▶ _WORK TASK_: Return every line below exactly, leaving nothing out.

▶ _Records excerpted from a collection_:
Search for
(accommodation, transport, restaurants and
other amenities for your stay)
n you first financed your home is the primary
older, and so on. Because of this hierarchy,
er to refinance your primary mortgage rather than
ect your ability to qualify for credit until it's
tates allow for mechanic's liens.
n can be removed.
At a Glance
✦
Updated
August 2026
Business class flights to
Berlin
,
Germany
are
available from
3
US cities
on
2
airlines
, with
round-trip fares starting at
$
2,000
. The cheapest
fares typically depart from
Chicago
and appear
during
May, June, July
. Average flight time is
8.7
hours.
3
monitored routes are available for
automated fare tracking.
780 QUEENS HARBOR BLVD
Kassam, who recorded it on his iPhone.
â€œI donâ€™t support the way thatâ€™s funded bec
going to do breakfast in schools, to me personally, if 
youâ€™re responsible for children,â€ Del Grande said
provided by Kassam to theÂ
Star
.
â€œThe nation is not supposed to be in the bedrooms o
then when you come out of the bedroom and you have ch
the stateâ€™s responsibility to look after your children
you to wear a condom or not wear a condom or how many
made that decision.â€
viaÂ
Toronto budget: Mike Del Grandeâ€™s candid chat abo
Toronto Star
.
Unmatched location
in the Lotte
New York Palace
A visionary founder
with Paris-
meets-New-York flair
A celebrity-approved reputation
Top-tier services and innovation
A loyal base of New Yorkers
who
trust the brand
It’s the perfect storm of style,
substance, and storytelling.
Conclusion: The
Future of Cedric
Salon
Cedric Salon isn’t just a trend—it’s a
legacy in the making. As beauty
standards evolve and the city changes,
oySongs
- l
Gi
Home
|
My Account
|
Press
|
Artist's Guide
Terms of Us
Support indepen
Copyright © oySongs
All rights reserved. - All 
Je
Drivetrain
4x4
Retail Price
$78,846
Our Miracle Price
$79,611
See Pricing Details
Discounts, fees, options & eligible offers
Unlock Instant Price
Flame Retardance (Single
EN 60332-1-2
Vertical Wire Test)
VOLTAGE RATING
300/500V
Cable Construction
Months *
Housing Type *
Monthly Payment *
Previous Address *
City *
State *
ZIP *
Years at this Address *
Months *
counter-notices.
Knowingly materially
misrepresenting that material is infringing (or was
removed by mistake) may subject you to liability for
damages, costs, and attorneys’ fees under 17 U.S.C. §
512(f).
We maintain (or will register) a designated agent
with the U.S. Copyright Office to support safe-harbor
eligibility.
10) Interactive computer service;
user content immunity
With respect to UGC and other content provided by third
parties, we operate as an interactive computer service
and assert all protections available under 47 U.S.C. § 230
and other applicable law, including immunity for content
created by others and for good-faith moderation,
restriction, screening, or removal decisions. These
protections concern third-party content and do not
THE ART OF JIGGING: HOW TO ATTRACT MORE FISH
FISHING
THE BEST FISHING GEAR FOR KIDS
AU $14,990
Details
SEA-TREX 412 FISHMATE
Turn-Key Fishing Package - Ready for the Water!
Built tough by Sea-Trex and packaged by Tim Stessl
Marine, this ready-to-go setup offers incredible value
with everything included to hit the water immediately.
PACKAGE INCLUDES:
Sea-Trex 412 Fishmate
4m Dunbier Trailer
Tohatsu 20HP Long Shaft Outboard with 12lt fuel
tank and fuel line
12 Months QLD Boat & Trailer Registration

▶ _FINAL ANSWER_:
Search for
(accommodation, transport, restaurants and
other amenities for your stay)
n you first financed your home is the primary
older, and so on. Because of this hierarchy,
er to refinance your primary mortgage rather than
ect your ability to qualify for credit until it's
tates allow for mechanic's liens.
n can be removed.
At a Glance
✦
Updated
August 2026
Business class flights to
Berlin
,
Germany
are
available from
3
US cities
on
2
airlines
, with
round-trip fares starting at
$
2,000
. The cheapest
fares typically depart from
Chicago
and appear
during
May, June, July
. Average flight time is
8.7
hours.
3
monitored routes are available for
automated fare tracking.
780 QUEENS HARBOR BLVD
Kassam, who recorded it on his iPhone.
â€œI donâ€™t support the way thatâ€™s funded bec
going to do breakfast in schools, to me personally, if 
youâ€™re responsible for children,â€ Del Grande said
provided by Kassam to theÂ
Star
.
â€œThe nation is not supposed to be in the bedrooms o
then when you come out of the bedroom and you have ch
the stateâ€™s responsibility to look after your children
you to wear a condom or not wear a condom or how many
made that decision.â€
viaÂ
Toronto budget: Mike Del Grandeâ€™s candid chat abo
Toronto Star
.
Unmatched location
in the Lotte
New York Palace
A visionary founder
with Paris-
meets-New-York flair
A celebrity-approved reputation
Top-tier services and innovation
A loyal base of New Yorkers
who
trust the brand
It’s the perfect storm of style,
substance, and storytelling.
Conclusion: The
Future of Cedric
Salon
Cedric Salon isn’t just a trend—it’s a
legacy in the making. As beauty
standards evolve and the city changes,
oySongs
- l
Gi
Home
|
My Account
|
Press
|
Artist's Guide
Terms of Us
Support indepen
Copyright © oySongs
All rights reserved. - All 
Je
Drivetrain
4x4
Retail Price
$78,846
Our Miracle Price
$79,611
See Pricing Details
Discounts, fees, options & eligible offers
Unlock Instant Price
Flame Retardance (Single
EN 60332-1-2
Vertical Wire Test)
VOLTAGE RATING
300/500V
Cable Construction
Months *
Housing Type *
Monthly Payment *
Previous Address *
City *
State *
ZIP *
Years at this Address *
Months *
counter-notices.
Knowingly materially
misrepresenting that material is infringing (or was
removed by mistake) may subject you to liability for
damages, costs, and attorneys’ fees under 17 U.S.C. §
512(f).
We maintain (or will register) a designated agent
with the U.S. Copyright Office to support safe-harbor
eligibility.
10) Interactive computer service;
user content immunity
With respect to UGC and other content provided by third
parties, we operate as an interactive computer service
and assert all protections available under 47 U.S.C. § 230
and other applicable law, including immunity for content
created by others and for good-faith moderation,
restriction, screening, or removal decisions. These
protections concern third-party content and do not
THE ART OF JIGGING: HOW TO ATTRACT MORE FISH
FISHING
THE BEST FISHING GEAR FOR KIDS
AU $14,990
Details
SEA-TREX 412 FISHMATE
Turn-Key Fishing Package - Ready for the Water!
Built tough by Sea-Trex and packaged by Tim Stessl
Marine, this ready-to-go setup offers incredible value
with everything included to hit the water immediately.
PACKAGE INCLUDES:
Sea-Trex 412 Fishmate
4m Dunbier Trailer
Tohatsu 20HP Long Shaft Outboard with 12lt fuel
tank and fuel line
12 Months QLD Boat & Trailer Registration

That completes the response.